- _WORK REQUEST_
The entries are to be duplicated exactly, though any picture in them must be omitted.

+ + +

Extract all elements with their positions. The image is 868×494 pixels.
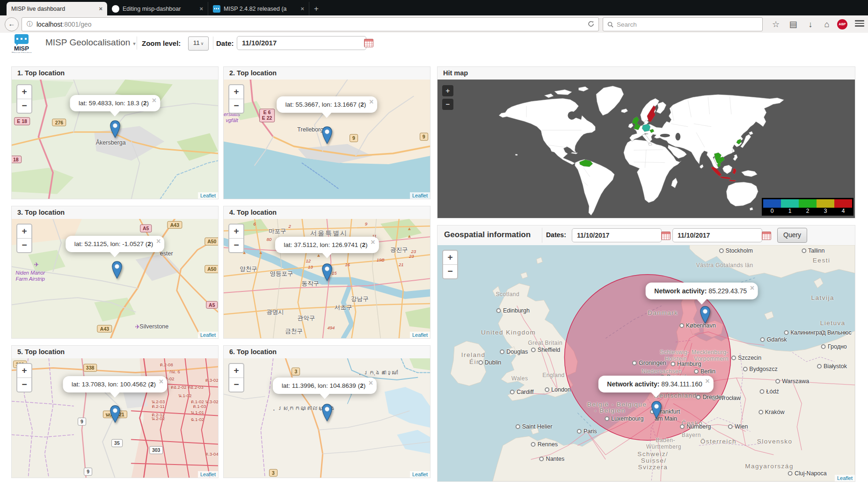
calendar-icon[interactable] [661, 232, 671, 240]
leaflet-map[interactable]: + − lat: 52.1125, lon: -1.0527 (2) × Lea… [12, 219, 218, 338]
popup-close-icon[interactable]: × [371, 239, 375, 246]
world-landmass[interactable] [749, 131, 753, 135]
map-marker[interactable] [109, 405, 121, 423]
leaflet-link[interactable]: Leaflet [412, 332, 428, 338]
new-tab-button[interactable]: + [309, 2, 323, 15]
zoom-out-button[interactable]: − [17, 378, 31, 392]
date-input[interactable]: 11/10/2017 [237, 36, 366, 50]
world-landmass[interactable] [700, 164, 703, 168]
leaflet-link[interactable]: Leaflet [200, 332, 216, 338]
map-marker[interactable] [321, 126, 333, 144]
bookmark-star-icon[interactable]: ☆ [770, 18, 782, 30]
app-title-dropdown[interactable]: MISP Geolocalisation▾ [45, 37, 136, 48]
tab-misp-dashboard[interactable]: MISP live dashboard × [7, 2, 107, 15]
zoom-level-select[interactable]: 11∨ [188, 36, 209, 51]
world-landmass[interactable] [544, 94, 554, 98]
world-landmass[interactable] [726, 182, 758, 206]
map-marker[interactable] [321, 263, 333, 281]
home-icon[interactable]: ⌂ [821, 18, 833, 30]
zoom-in-button[interactable]: + [229, 364, 243, 378]
world-landmass[interactable] [515, 154, 518, 155]
leaflet-map[interactable]: + − lat: 59.4833, lon: 18.3 (2) × Leafle… [12, 80, 218, 199]
adblock-icon[interactable]: ABP [837, 19, 847, 29]
world-landmass[interactable] [750, 207, 753, 210]
world-landmass[interactable] [578, 87, 588, 91]
back-button[interactable]: ← [5, 17, 19, 31]
world-landmass[interactable] [554, 89, 572, 94]
leaflet-link[interactable]: Leaflet [837, 475, 853, 481]
hit-map[interactable]: + − [438, 80, 855, 218]
popup-close-icon[interactable]: × [705, 378, 709, 385]
popup-close-icon[interactable]: × [369, 379, 373, 387]
leaflet-link[interactable]: Leaflet [412, 193, 428, 198]
popup-close-icon[interactable]: × [159, 378, 163, 385]
zoom-out-button[interactable]: − [443, 265, 457, 278]
map-marker[interactable] [699, 306, 711, 324]
map-marker[interactable] [651, 401, 663, 419]
zoom-in-button[interactable]: + [17, 225, 31, 239]
zoom-in-button[interactable]: + [17, 364, 31, 378]
zoom-out-button[interactable]: − [17, 239, 31, 252]
zoom-out-button[interactable]: − [17, 99, 31, 113]
zoom-in-button[interactable]: + [17, 85, 31, 99]
map-marker[interactable] [109, 120, 121, 138]
popup-close-icon[interactable]: × [152, 97, 156, 104]
world-landmass[interactable] [575, 160, 614, 216]
country-indonesia-java[interactable] [720, 176, 731, 179]
world-landmass[interactable] [741, 134, 751, 148]
geospatial-map[interactable]: StockholmTallinnEestiVästra Götalands lä… [438, 245, 855, 481]
query-button[interactable]: Query [777, 228, 807, 243]
leaflet-map[interactable]: + − lat: 11.3996, lon: 104.8639 (2) × Le… [224, 358, 430, 478]
calendar-icon[interactable] [364, 39, 373, 47]
world-landmass[interactable] [571, 153, 577, 154]
country-indonesia-lesser-sunda[interactable] [729, 180, 737, 182]
url-bar[interactable]: ⓘ localhost:8001/geo [22, 17, 599, 31]
map-attribution: Leaflet [410, 332, 430, 338]
country-united-kingdom[interactable] [632, 116, 641, 130]
leaflet-link[interactable]: Leaflet [200, 472, 216, 477]
world-landmass[interactable] [596, 86, 624, 116]
search-input[interactable]: Search [603, 17, 763, 31]
downloads-icon[interactable]: ↓ [804, 18, 817, 30]
world-landmass[interactable] [628, 123, 634, 128]
reading-list-icon[interactable]: ▤ [787, 18, 799, 30]
zoom-in-button[interactable]: + [229, 85, 243, 99]
tab-misp-release[interactable]: MISP 2.4.82 released (a × [208, 2, 309, 15]
date-from-input[interactable] [572, 228, 662, 242]
page-info-icon[interactable]: ⓘ [27, 20, 33, 29]
map-marker[interactable] [111, 261, 123, 279]
popup-close-icon[interactable]: × [369, 98, 373, 106]
tab-close-icon[interactable]: × [99, 5, 102, 12]
world-landmass[interactable] [671, 178, 678, 188]
zoom-in-button[interactable]: + [442, 85, 453, 96]
misp-logo[interactable]: MISP Threat Sharing [11, 34, 32, 55]
menu-icon[interactable] [855, 20, 864, 27]
zoom-out-button[interactable]: − [229, 239, 243, 252]
map-marker[interactable] [321, 404, 333, 421]
leaflet-link[interactable]: Leaflet [200, 193, 216, 198]
country-indonesia-sulawesi[interactable] [732, 168, 737, 174]
tab-close-icon[interactable]: × [199, 5, 203, 12]
reload-icon[interactable] [588, 21, 594, 29]
leaflet-map[interactable]: + − lat: 55.3667, lon: 13.1667 (2) × Lea… [224, 80, 430, 199]
world-landmass[interactable] [621, 109, 627, 113]
world-landmass[interactable] [733, 154, 738, 161]
world-landmass[interactable] [722, 165, 732, 174]
leaflet-map[interactable]: + − lat: 13.7083, lon: 100.4562 (2) × Le… [12, 358, 218, 478]
zoom-in-button[interactable]: + [443, 251, 457, 265]
leaflet-map[interactable]: + − lat: 37.5112, lon: 126.9741 (2) × Le… [224, 219, 430, 338]
popup-close-icon[interactable]: × [156, 238, 160, 245]
world-landmass[interactable] [741, 170, 757, 177]
world-landmass[interactable] [499, 98, 595, 165]
leaflet-link[interactable]: Leaflet [412, 472, 428, 477]
tab-github-editing[interactable]: Editing misp-dashboar × [107, 2, 208, 15]
tab-close-icon[interactable]: × [300, 5, 304, 12]
date-to-input[interactable] [672, 228, 762, 242]
zoom-out-button[interactable]: − [229, 99, 243, 113]
popup-close-icon[interactable]: × [750, 284, 754, 292]
zoom-out-button[interactable]: − [229, 378, 243, 392]
zoom-out-button[interactable]: − [442, 99, 453, 110]
world-landmass[interactable] [656, 102, 666, 114]
calendar-icon[interactable] [762, 232, 771, 240]
zoom-in-button[interactable]: + [229, 225, 243, 239]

+ + +

- _SOLUTION TO THIS TASK_
Extract all elements with their positions. The image is 868×494 pixels.
calendar-icon[interactable] [661, 232, 671, 240]
leaflet-map[interactable]: + − lat: 52.1125, lon: -1.0527 (2) × Lea… [12, 219, 218, 338]
popup-close-icon[interactable]: × [371, 239, 375, 246]
world-landmass[interactable] [749, 131, 753, 135]
map-marker[interactable] [109, 405, 121, 423]
leaflet-link[interactable]: Leaflet [412, 332, 428, 338]
new-tab-button[interactable]: + [309, 2, 323, 15]
zoom-out-button[interactable]: − [17, 378, 31, 392]
date-input[interactable]: 11/10/2017 [237, 36, 366, 50]
world-landmass[interactable] [700, 164, 703, 168]
leaflet-link[interactable]: Leaflet [200, 332, 216, 338]
map-marker[interactable] [321, 126, 333, 144]
bookmark-star-icon[interactable]: ☆ [770, 18, 782, 30]
app-title-dropdown[interactable]: MISP Geolocalisation▾ [45, 37, 136, 48]
tab-misp-dashboard[interactable]: MISP live dashboard × [7, 2, 107, 15]
zoom-level-select[interactable]: 11∨ [188, 36, 209, 51]
world-landmass[interactable] [544, 94, 554, 98]
world-landmass[interactable] [726, 182, 758, 206]
map-marker[interactable] [321, 263, 333, 281]
home-icon[interactable]: ⌂ [821, 18, 833, 30]
zoom-in-button[interactable]: + [229, 364, 243, 378]
world-landmass[interactable] [515, 154, 518, 155]
leaflet-map[interactable]: + − lat: 59.4833, lon: 18.3 (2) × Leafle… [12, 80, 218, 199]
adblock-icon[interactable]: ABP [837, 19, 847, 29]
world-landmass[interactable] [750, 207, 753, 210]
world-landmass[interactable] [578, 87, 588, 91]
back-button[interactable]: ← [5, 17, 19, 31]
world-landmass[interactable] [554, 89, 572, 94]
leaflet-link[interactable]: Leaflet [837, 475, 853, 481]
hit-map[interactable]: + − [438, 80, 855, 218]
popup-close-icon[interactable]: × [705, 378, 709, 385]
popup-close-icon[interactable]: × [369, 379, 373, 387]
leaflet-link[interactable]: Leaflet [412, 193, 428, 198]
popup-close-icon[interactable]: × [159, 378, 163, 385]
zoom-out-button[interactable]: − [443, 265, 457, 278]
map-marker[interactable] [699, 306, 711, 324]
map-marker[interactable] [651, 401, 663, 419]
zoom-in-button[interactable]: + [17, 225, 31, 239]
zoom-in-button[interactable]: + [17, 364, 31, 378]
zoom-out-button[interactable]: − [17, 239, 31, 252]
zoom-out-button[interactable]: − [17, 99, 31, 113]
zoom-in-button[interactable]: + [17, 85, 31, 99]
map-marker[interactable] [109, 120, 121, 138]
popup-close-icon[interactable]: × [152, 97, 156, 104]
world-landmass[interactable] [575, 160, 614, 216]
country-indonesia-java[interactable] [720, 176, 731, 179]
world-landmass[interactable] [741, 134, 751, 148]
geospatial-map[interactable]: StockholmTallinnEestiVästra Götalands lä… [438, 245, 855, 481]
query-button[interactable]: Query [777, 228, 807, 243]
leaflet-map[interactable]: + − lat: 11.3996, lon: 104.8639 (2) × Le… [224, 358, 430, 478]
calendar-icon[interactable] [364, 39, 373, 47]
world-landmass[interactable] [571, 153, 577, 154]
country-indonesia-lesser-sunda[interactable] [729, 180, 737, 182]
url-bar[interactable]: ⓘ localhost:8001/geo [22, 17, 599, 31]
map-attribution: Leaflet [410, 332, 430, 338]
country-united-kingdom[interactable] [632, 116, 641, 130]
leaflet-link[interactable]: Leaflet [200, 472, 216, 477]
world-landmass[interactable] [596, 86, 624, 116]
search-input[interactable]: Search [603, 17, 763, 31]
downloads-icon[interactable]: ↓ [804, 18, 817, 30]
world-landmass[interactable] [628, 123, 634, 128]
reading-list-icon[interactable]: ▤ [787, 18, 799, 30]
zoom-in-button[interactable]: + [229, 85, 243, 99]
tab-misp-release[interactable]: MISP 2.4.82 released (a × [208, 2, 309, 15]
date-from-input[interactable] [572, 228, 662, 242]
page-info-icon[interactable]: ⓘ [27, 20, 33, 29]
map-marker[interactable] [111, 261, 123, 279]
popup-close-icon[interactable]: × [369, 98, 373, 106]
tab-close-icon[interactable]: × [99, 5, 102, 12]
world-landmass[interactable] [671, 178, 678, 188]
zoom-in-button[interactable]: + [442, 85, 453, 96]
misp-logo[interactable]: MISP Threat Sharing [11, 34, 32, 55]
menu-icon[interactable] [855, 20, 864, 27]
zoom-out-button[interactable]: − [229, 239, 243, 252]
map-marker[interactable] [321, 404, 333, 421]
leaflet-link[interactable]: Leaflet [200, 193, 216, 198]
country-indonesia-sulawesi[interactable] [732, 168, 737, 174]
tab-close-icon[interactable]: × [199, 5, 203, 12]
reload-icon[interactable] [588, 21, 594, 29]
leaflet-map[interactable]: + − lat: 55.3667, lon: 13.1667 (2) × Lea… [224, 80, 430, 199]
world-landmass[interactable] [621, 109, 627, 113]
world-landmass[interactable] [733, 154, 738, 161]
world-landmass[interactable] [722, 165, 732, 174]
leaflet-map[interactable]: + − lat: 13.7083, lon: 100.4562 (2) × Le… [12, 358, 218, 478]
zoom-in-button[interactable]: + [443, 251, 457, 265]
leaflet-map[interactable]: + − lat: 37.5112, lon: 126.9741 (2) × Le… [224, 219, 430, 338]
popup-close-icon[interactable]: × [156, 238, 160, 245]
world-landmass[interactable] [741, 170, 757, 177]
world-landmass[interactable] [499, 98, 595, 165]
leaflet-link[interactable]: Leaflet [412, 472, 428, 477]
tab-github-editing[interactable]: Editing misp-dashboar × [107, 2, 208, 15]
tab-close-icon[interactable]: × [300, 5, 304, 12]
date-to-input[interactable] [672, 228, 762, 242]
zoom-out-button[interactable]: − [229, 99, 243, 113]
popup-close-icon[interactable]: × [750, 284, 754, 292]
zoom-out-button[interactable]: − [229, 378, 243, 392]
zoom-out-button[interactable]: − [442, 99, 453, 110]
world-landmass[interactable] [656, 102, 666, 114]
calendar-icon[interactable] [762, 232, 771, 240]
zoom-in-button[interactable]: + [229, 225, 243, 239]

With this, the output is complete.